Woher kommt dieses Verlangen nach mehr?

Die Zutaten sind meist sehr ähnlich – Weißmehl, Zucker, Butter und Nüsse sind machen den größten Anteil aus. Hier verstecken sich bekanntermaßen vor allem kurzkettige Kohlenhydrate, wozu auch Zucker zählt, und viel Fett. Evolutionstechnisch schält das Hirn aus, denn in Zeiten von Hungersnöten mussten wir jetzt zulangen, so viel nur irgendwie geht – Hüftspeck war überlebensnotwendig! Also musste sichergestellt werden, dass wir essen, bis uns der Bauch wehtut. In den heutigen Zeiten ist das leider eher weniger der Fall. Heißt das jetzt aber, dass wir auf Plätzchen, Naschen und Genuss verzichten müssen? Nein, ganz und gar nicht!

 

Des Rätsels Lösung sind die richtigen Zutaten - und bewusster Genuss!

Schlagen wir also dem Heißhunger ein Schnippchen – Zutaten mit komplexen Kohlenhydraten, vielen Ballaststoffen, wenig Zucker und dafür umso mehr Geschmack machen die Plätzchen zwar nicht energieärmer, lösen in unserem Körper aber keine so starke Reaktion aus. Damit auch du die Weihnachtszeit unbeschwert genießen und bewusst naschen kannst, habe ich dir deshalb zwei Rezepte zusammengestellt. Eine “gesunde”, vegetarische Variante meiner liebsten Plätzchen – Vanillekipferl – und eine vegane Rohkost Variation, die ich Lebkuchen-Kugeln genannt habe.
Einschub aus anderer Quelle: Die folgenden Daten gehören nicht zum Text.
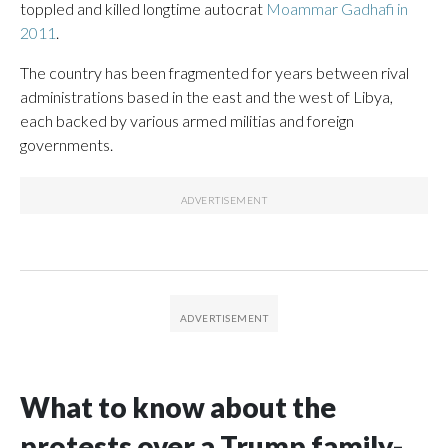
toppled and killed longtime autocrat
Moammar Gadhafi in
2011
.
The country has been fragmented for years between rival
administrations based in the east and the west of Libya,
each backed by various armed militias and foreign
governments.
What to know about the
protests over a Trump family-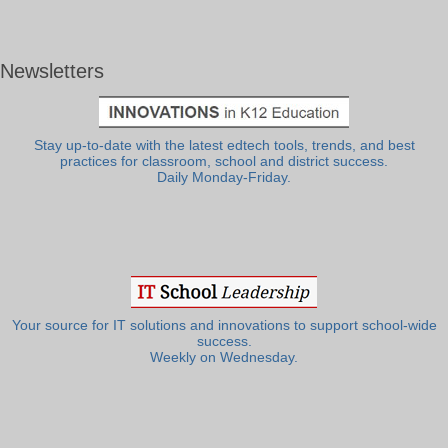
Newsletters
Stay up-to-date with the latest edtech tools, trends, and best
practices for classroom, school and district success.
Daily Monday-Friday.
Your source for IT solutions and innovations to support school-wide
success.
Weekly on Wednesday.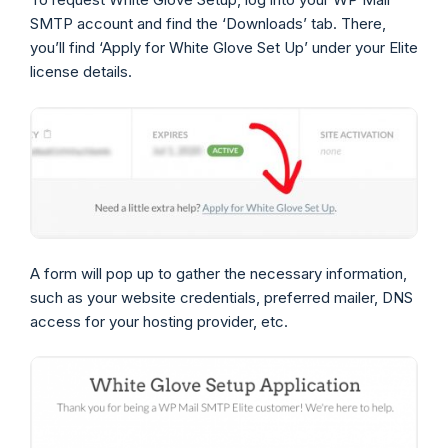
SMTP account and find the ‘Downloads’ tab. There,
you’ll find ‘Apply for White Glove Set Up’ under your Elite
license details.
A form will pop up to gather the necessary information,
such as your website credentials, preferred mailer, DNS
access for your hosting provider, etc.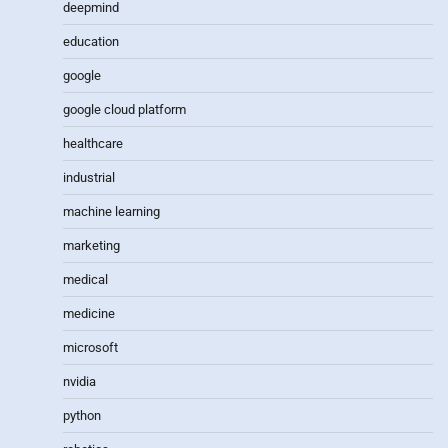
deepmind
education
google
google cloud platform
healthcare
industrial
machine learning
marketing
medical
medicine
microsoft
nvidia
python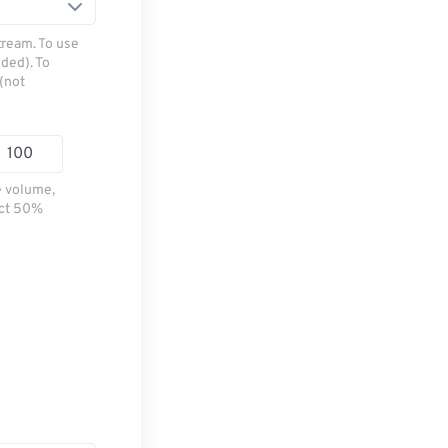
tream. To use
ded). To
(not
e volume,
ect 50%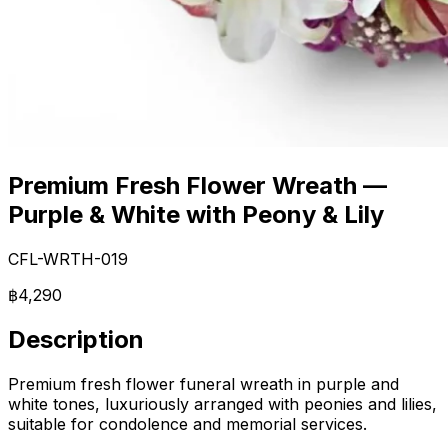
Premium Fresh Flower Wreath —
Purple & White with Peony & Lily
CFL-WRTH-019
฿4,290
Description
Premium fresh flower funeral wreath in purple and
white tones, luxuriously arranged with peonies and lilies,
suitable for condolence and memorial services.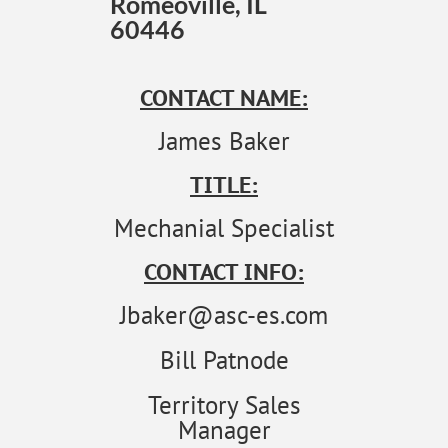
Romeoville, IL
60446
CONTACT NAME:
James Baker
TITLE:
Mechanial Specialist
CONTACT INFO:
Jbaker@asc-es.com
Bill Patnode
Territory Sales
Manager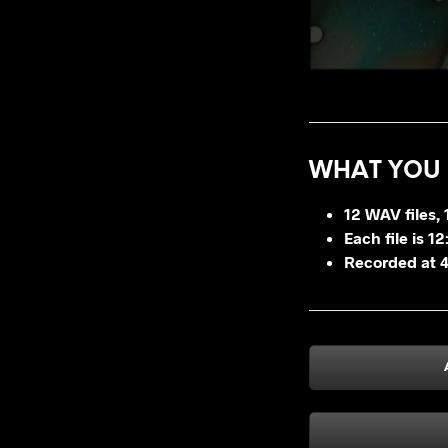
WHAT YOU 
12 WAV files, 1
Each file is 1
Recorded at 4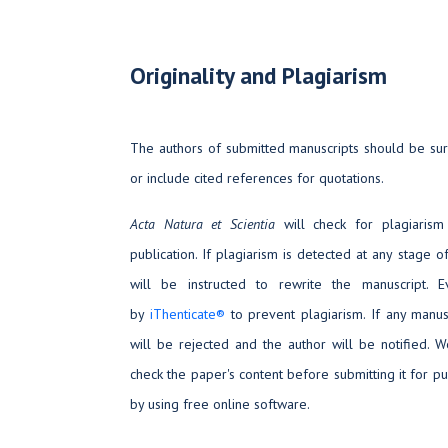
Originality and Plagiarism
The authors of submitted manuscripts should be sure
or include cited references for quotations.
Acta Natura et Scientia
will check for plagiarism
publication. If plagiarism is detected at any stage o
will be instructed to rewrite the manuscript. 
by
iThenticate®
to prevent plagiarism. If any manus
will be rejected and the author will be notified. 
check the paper's content before submitting it for pu
by using free online software.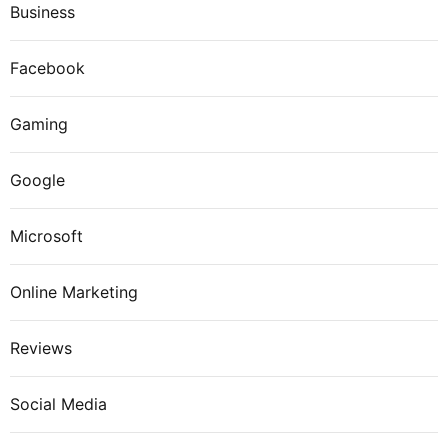
Business
Facebook
Gaming
Google
Microsoft
Online Marketing
Reviews
Social Media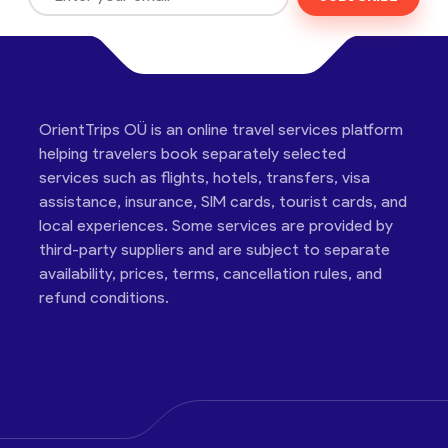
OrientTrips OÜ is an online travel services platform
helping travelers book separately selected
services such as flights, hotels, transfers, visa
assistance, insurance, SIM cards, tourist cards, and
local experiences. Some services are provided by
third-party suppliers and are subject to separate
availability, prices, terms, cancellation rules, and
refund conditions.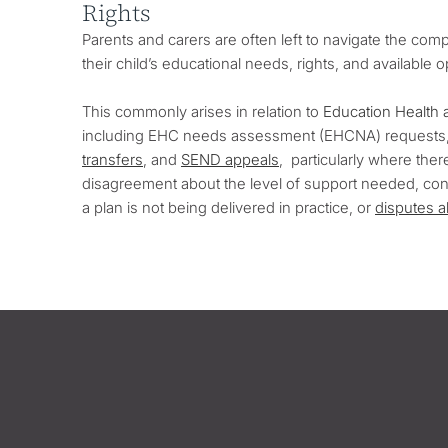
Rights
Parents and carers are often left to navigate the co
their child’s educational needs, rights, and available 
This commonly arises in relation to
Education Health 
including EHC needs assessment (EHCNA) requests,
transfers
, and
SEND appeals
, particularly where the
disagreement about the level of support needed, conc
a plan is not being delivered in practice, or
disputes 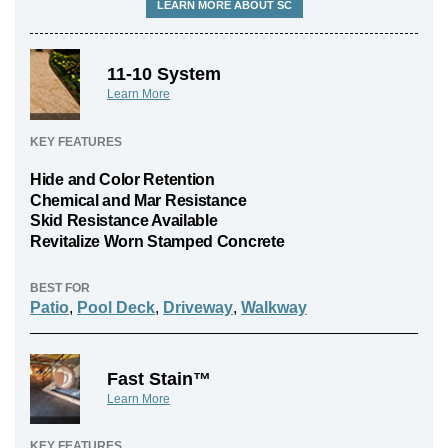
LEARN MORE ABOUT SC
11-10 System
Learn More
KEY FEATURES
Hide and Color Retention
Chemical and Mar Resistance
Skid Resistance Available
Revitalize Worn Stamped Concrete
BEST FOR
Patio
,
Pool Deck
,
Driveway
,
Walkway
Fast Stain™
Learn More
KEY FEATURES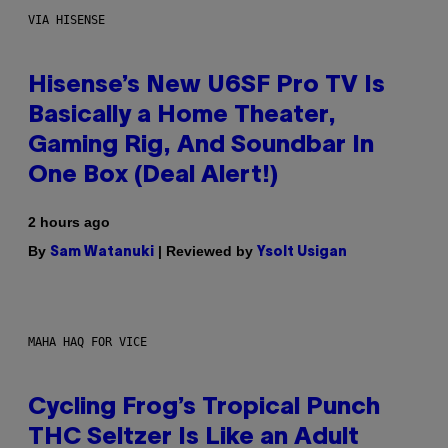
VIA HISENSE
Hisense’s New U6SF Pro TV Is
Basically a Home Theater,
Gaming Rig, And Soundbar In
One Box (Deal Alert!)
2 hours ago
By
| Reviewed by
Sam Watanuki
Ysolt Usigan
MAHA HAQ FOR VICE
Cycling Frog’s Tropical Punch
THC Seltzer Is Like an Adult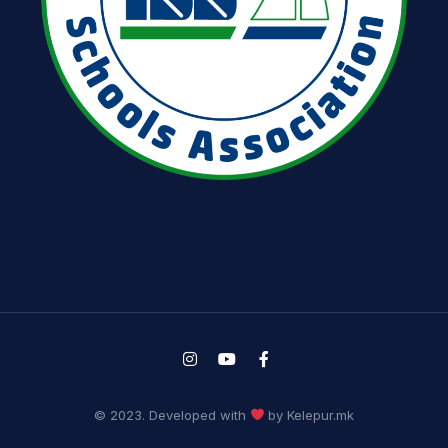
© 2023. Developed with
by Kelepur.mk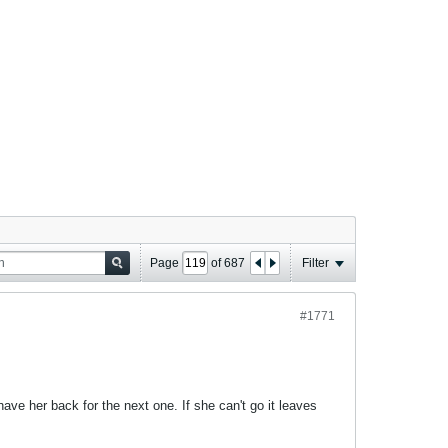
Page
of
687
Filter
#1771
ave her back for the next one. If she can't go it leaves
Ich wünsche dir viel Spaß beim Zubereiten und natürlich beim Genießen im Kreise deiner Liebsten!

Kokos-Vanillekipferl (vegetarisch)

Für ca. 10 Stück:

  • 100 g Haferflocken, Feinblatt
  • 50 g Kokosraspel
  • 2 EL Honig oder Ahornsirup
  • 1 Ei
  • 3/4 EL Kokosöl
  • 1 kleine Prise Salz
  • Etwas Vanillearoma

1) Heize den Backofen auf 180 °C Umluft vor.

2) Derweil kannst du die Haferflocken und Kokosraspel im Mixer grob mahlen.
3) Verquirle das Ei und knete es mit allen übrigen Zutaten zu einem festen Teig. Lasse ihn für ca. 10 Minuten ruhen.
4) Forme den Teig zu einer Rolle und schneide gleichmäßige, ca. 1 cm dicke Scheiben ab. Forme jede Scheibe zu einem Kipferl (ich habe ca. 10 Stück daraus gemacht).
5) Backe die Kipferl auf einem mit Backpapier belegten Blech im Ofen für etwa 15 Minuten, bis sie leicht braun werden.

Nach Geschmack mit wenig Vanille- oder Puderzucker bestreuen und genießen 🙂

Lebkuchen-Kugeln (Rohkost, vegan)

Für ca. 10 Kugeln:
  • 50 g Walnüsse
  • 4 Datteln, entsteint
  • 3 TL Vollkornmehl
  • 20 g Kakao
  • 1 TL Orangensaft
  • 1 TL Orangenschale
  • 1/2 TL Zimt
  • 1/2 TL Lebkuchengewürz
  • 1 TL Nussmus
  • 1 EL Honig

1) Die Walnüsse ohne Fett vorsichtig in der Pfanne rösten, bis sie duften.

2) Alle Zutaten im Mixer zu einem Teig verarbeiten.
3) Vorsichtig Kugeln formen/ drücken und in gemahlenen Haselnüssen oder Mandeln wälzen.
4) Im Kühlschrank für ca. 1-2 Stunden ruhen lassen, damit die Kugeln fest werden und nicht bröseln.

Was sind deine liebsten Weihnachtsplätzchen?